■ Task instructions
Begin with the line below holding "About the event" and go on through the line holding "View all our articles...", duplicating each line exactly and leaving out pictures.
━━ Materials provided
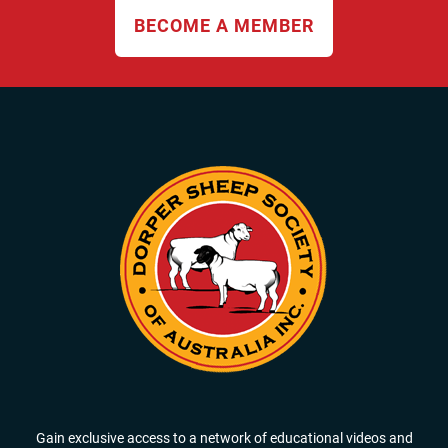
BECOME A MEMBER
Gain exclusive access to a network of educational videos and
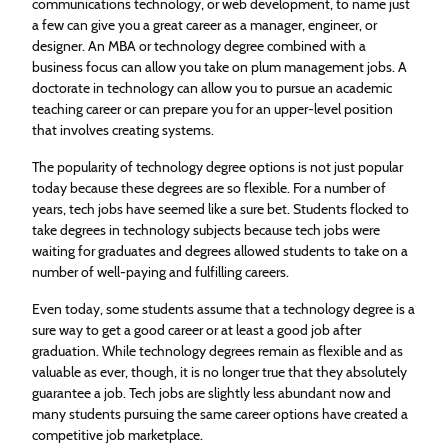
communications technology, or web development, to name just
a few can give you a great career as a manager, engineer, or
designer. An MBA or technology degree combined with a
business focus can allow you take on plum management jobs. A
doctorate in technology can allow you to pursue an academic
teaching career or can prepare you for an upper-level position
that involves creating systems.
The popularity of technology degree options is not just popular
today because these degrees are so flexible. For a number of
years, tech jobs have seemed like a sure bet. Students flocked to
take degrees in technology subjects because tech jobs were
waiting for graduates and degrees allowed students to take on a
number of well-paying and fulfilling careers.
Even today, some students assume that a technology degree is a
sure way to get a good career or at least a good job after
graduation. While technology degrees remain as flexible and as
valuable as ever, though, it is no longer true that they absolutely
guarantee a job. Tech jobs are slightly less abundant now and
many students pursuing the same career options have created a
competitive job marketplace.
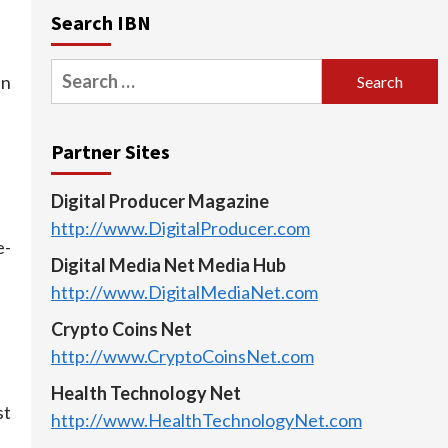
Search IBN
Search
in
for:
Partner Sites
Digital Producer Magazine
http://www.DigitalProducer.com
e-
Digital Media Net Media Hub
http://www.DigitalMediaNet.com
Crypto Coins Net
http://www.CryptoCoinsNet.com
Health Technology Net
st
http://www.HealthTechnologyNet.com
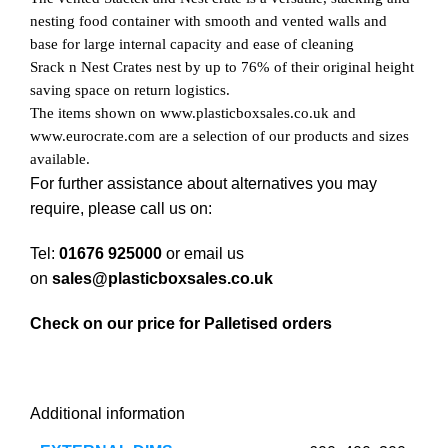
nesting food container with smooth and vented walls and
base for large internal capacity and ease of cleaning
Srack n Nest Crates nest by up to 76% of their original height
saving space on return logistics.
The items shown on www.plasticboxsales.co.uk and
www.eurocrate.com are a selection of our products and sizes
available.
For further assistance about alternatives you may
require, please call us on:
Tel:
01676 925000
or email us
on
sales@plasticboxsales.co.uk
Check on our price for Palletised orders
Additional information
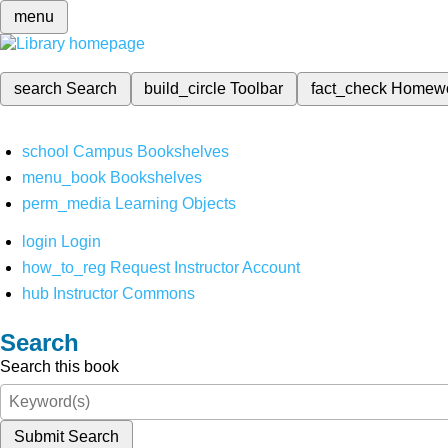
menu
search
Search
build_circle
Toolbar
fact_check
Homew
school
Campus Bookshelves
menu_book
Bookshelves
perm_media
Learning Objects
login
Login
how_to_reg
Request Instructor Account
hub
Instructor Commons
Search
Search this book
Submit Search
━━━━
━━ Materials provided
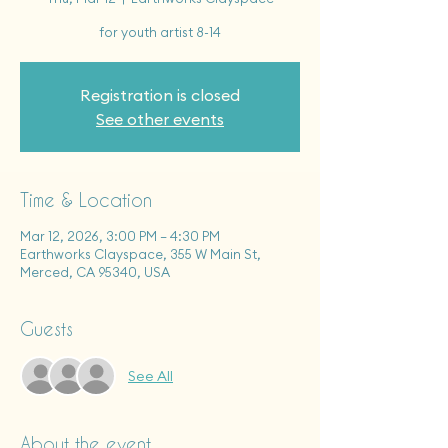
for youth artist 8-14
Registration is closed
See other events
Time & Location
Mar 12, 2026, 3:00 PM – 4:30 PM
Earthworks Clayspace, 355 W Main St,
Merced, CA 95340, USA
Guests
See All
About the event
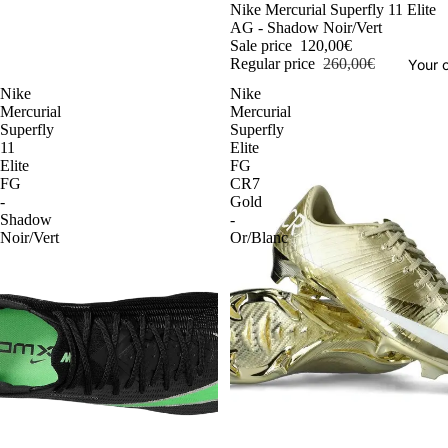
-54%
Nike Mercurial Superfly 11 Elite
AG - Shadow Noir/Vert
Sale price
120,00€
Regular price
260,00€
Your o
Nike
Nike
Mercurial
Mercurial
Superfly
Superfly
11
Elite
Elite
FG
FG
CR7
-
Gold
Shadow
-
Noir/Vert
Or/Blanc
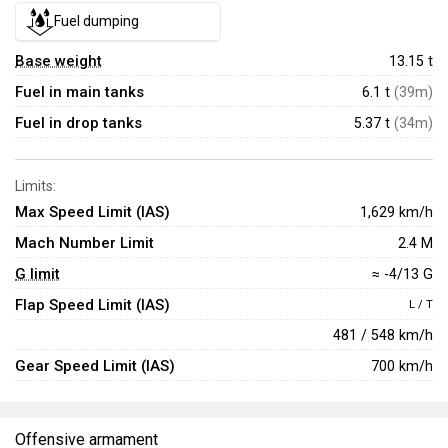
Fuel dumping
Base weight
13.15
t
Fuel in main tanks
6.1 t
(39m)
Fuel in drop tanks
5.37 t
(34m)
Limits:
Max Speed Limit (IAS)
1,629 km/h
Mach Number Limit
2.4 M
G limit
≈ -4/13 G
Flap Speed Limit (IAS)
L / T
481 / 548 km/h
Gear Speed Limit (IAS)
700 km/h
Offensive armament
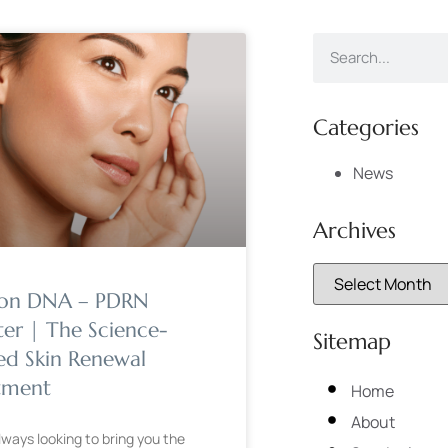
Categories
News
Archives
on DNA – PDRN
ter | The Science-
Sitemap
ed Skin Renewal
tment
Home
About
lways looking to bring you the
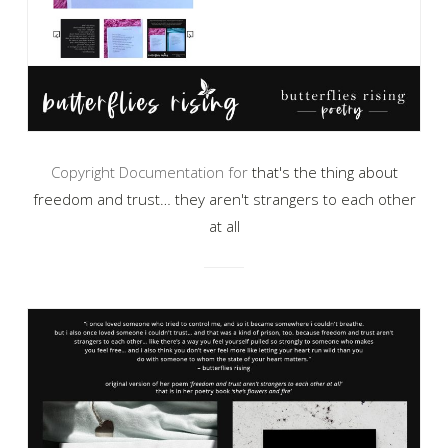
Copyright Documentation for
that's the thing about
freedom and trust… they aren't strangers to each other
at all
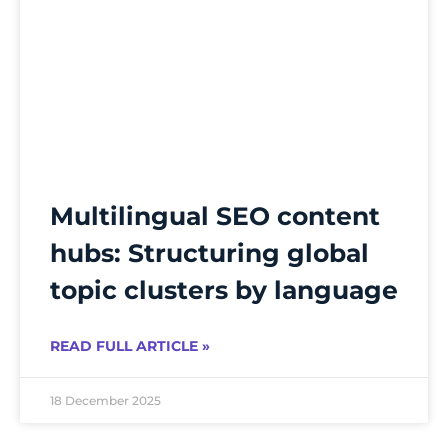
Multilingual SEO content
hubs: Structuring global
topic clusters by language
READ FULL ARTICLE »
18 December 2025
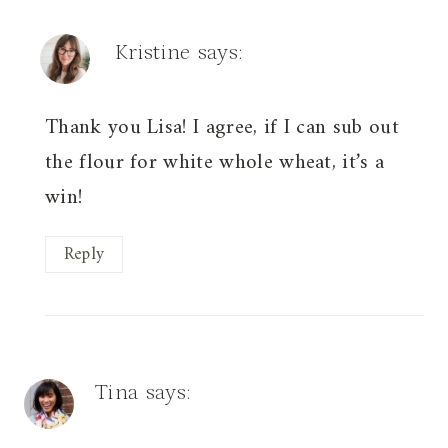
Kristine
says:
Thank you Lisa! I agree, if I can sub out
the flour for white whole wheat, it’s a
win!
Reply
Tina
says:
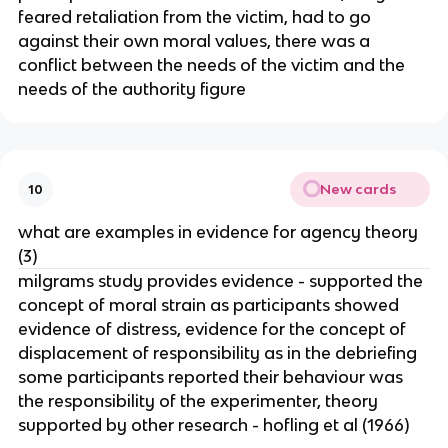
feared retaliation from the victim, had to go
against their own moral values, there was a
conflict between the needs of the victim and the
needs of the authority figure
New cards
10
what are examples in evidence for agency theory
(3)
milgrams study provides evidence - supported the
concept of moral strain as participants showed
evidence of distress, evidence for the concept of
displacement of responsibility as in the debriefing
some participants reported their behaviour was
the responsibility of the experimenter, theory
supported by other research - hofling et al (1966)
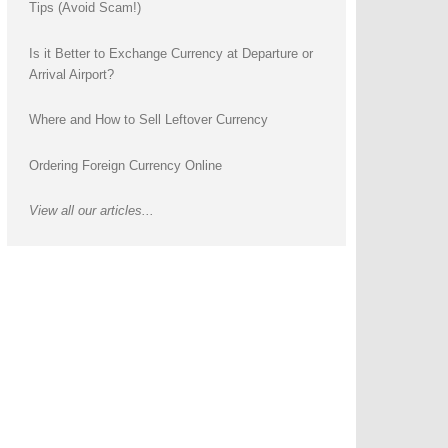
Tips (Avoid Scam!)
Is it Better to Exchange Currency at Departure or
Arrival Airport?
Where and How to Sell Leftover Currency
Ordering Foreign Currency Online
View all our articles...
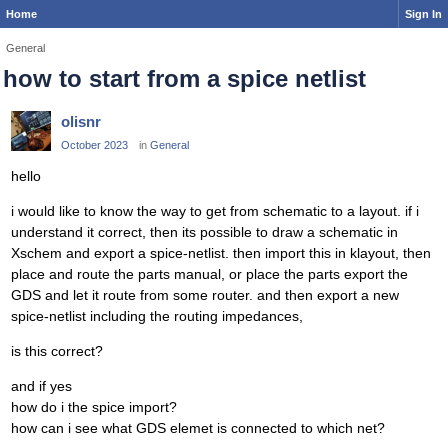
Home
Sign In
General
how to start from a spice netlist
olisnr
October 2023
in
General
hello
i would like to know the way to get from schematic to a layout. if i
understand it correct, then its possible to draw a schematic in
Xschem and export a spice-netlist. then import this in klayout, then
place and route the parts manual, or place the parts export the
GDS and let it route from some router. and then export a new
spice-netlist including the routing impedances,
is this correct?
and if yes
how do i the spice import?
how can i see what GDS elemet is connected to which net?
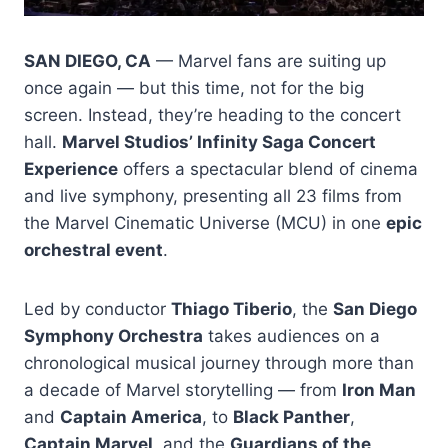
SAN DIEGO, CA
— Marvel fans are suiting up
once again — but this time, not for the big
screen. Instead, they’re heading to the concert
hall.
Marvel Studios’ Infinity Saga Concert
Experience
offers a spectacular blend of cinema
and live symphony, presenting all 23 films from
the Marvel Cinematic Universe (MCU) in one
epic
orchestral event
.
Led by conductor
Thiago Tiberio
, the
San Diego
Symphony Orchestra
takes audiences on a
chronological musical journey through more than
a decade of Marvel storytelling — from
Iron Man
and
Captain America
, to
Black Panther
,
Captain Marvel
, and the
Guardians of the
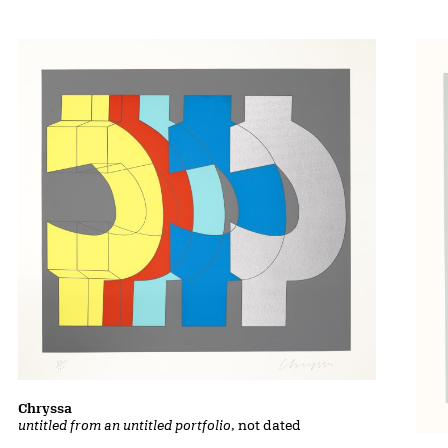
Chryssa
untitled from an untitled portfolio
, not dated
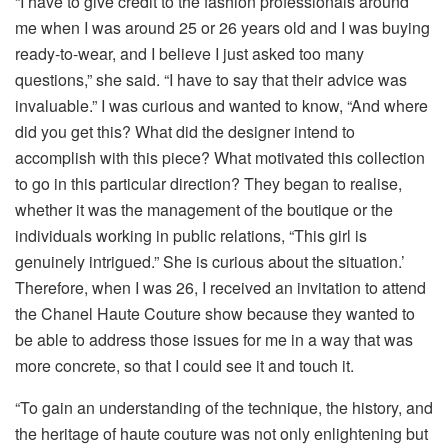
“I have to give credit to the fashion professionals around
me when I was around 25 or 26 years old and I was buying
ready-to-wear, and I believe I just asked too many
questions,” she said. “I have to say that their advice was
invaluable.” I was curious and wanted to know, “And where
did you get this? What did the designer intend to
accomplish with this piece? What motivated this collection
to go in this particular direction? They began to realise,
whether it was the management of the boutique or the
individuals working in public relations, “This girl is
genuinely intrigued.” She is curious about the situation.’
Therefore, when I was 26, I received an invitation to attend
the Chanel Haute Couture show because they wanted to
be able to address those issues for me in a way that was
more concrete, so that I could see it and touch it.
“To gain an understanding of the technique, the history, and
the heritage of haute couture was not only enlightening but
━━━━
■ Task solution
About the event
-54%
Nike Mercurial Superfly 11 Elite
AG - Shadow Noir/Vert
Sale price
120,00€
Regular price
260,00€
Your o
Nike
Nike
Mercurial
Mercurial
Superfly
Superfly
11
Elite
Elite
FG
FG
CR7
-
Gold
Shadow
-
Noir/Vert
Or/Blanc
Fuel dumping
Base weight
13.15
t
Fuel in main tanks
6.1 t
(39m)
Fuel in drop tanks
5.37 t
(34m)
Limits:
Max Speed Limit (IAS)
1,629 km/h
Mach Number Limit
2.4 M
G limit
≈ -4/13 G
Flap Speed Limit (IAS)
L / T
481 / 548 km/h
Gear Speed Limit (IAS)
700 km/h
Offensive armament
Categories
News
Archives
on DNA – PDRN
ter | The Science-
Sitemap
ed Skin Renewal
tment
Home
About
lways looking to bring you the
Copyright Documentation for
that's the thing about
freedom and trust… they aren't strangers to each other
at all
Multilingual SEO content
hubs: Structuring global
topic clusters by language
READ FULL ARTICLE »
18 December 2025
Kristine
says:
Thank you Lisa! I agree, if I can sub out
the flour for white whole wheat, it’s a
win!
Reply
Tina
says:
feared retaliation from the victim, had to go
against their own moral values, there was a
conflict between the needs of the victim and the
needs of the authority figure
New cards
10
what are examples in evidence for agency theory
(3)
milgrams study provides evidence - supported the
concept of moral strain as participants showed
evidence of distress, evidence for the concept of
displacement of responsibility as in the debriefing
some participants reported their behaviour was
the responsibility of the experimenter, theory
supported by other research - hofling et al (1966)
Tips (Avoid Scam!)
Is it Better to Exchange Currency at Departure or
Arrival Airport?
Where and How to Sell Leftover Currency
Ordering Foreign Currency Online
View all our articles...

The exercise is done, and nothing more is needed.